Each entry below should be given again exactly; the pictures stay out.

ENTRIES PROVIDED Start Marker

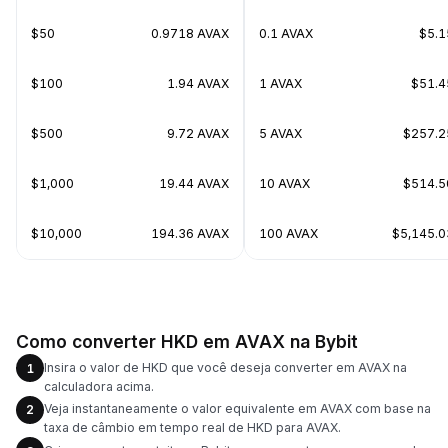
$50
0.9718 AVAX
0.1 AVAX
$5.1
$100
1.94 AVAX
1 AVAX
$51.4
$500
9.72 AVAX
5 AVAX
$257.2
$1,000
19.44 AVAX
10 AVAX
$514.5
$10,000
194.36 AVAX
100 AVAX
$5,145.0
Como converter HKD em AVAX na Bybit
Insira o valor de HKD que você deseja converter em AVAX na
1
calculadora acima.
Veja instantaneamente o valor equivalente em AVAX com base na
2
taxa de câmbio em tempo real de HKD para AVAX.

ENTRIES PROVIDED End Marker

## EXERCISE SOLUTION
$50
0.9718 AVAX
0.1 AVAX
$5.1
$100
1.94 AVAX
1 AVAX
$51.4
$500
9.72 AVAX
5 AVAX
$257.2
$1,000
19.44 AVAX
10 AVAX
$514.5
$10,000
194.36 AVAX
100 AVAX
$5,145.0
Como converter HKD em AVAX na Bybit
Insira o valor de HKD que você deseja converter em AVAX na
1
calculadora acima.
Veja instantaneamente o valor equivalente em AVAX com base na
2
taxa de câmbio em tempo real de HKD para AVAX.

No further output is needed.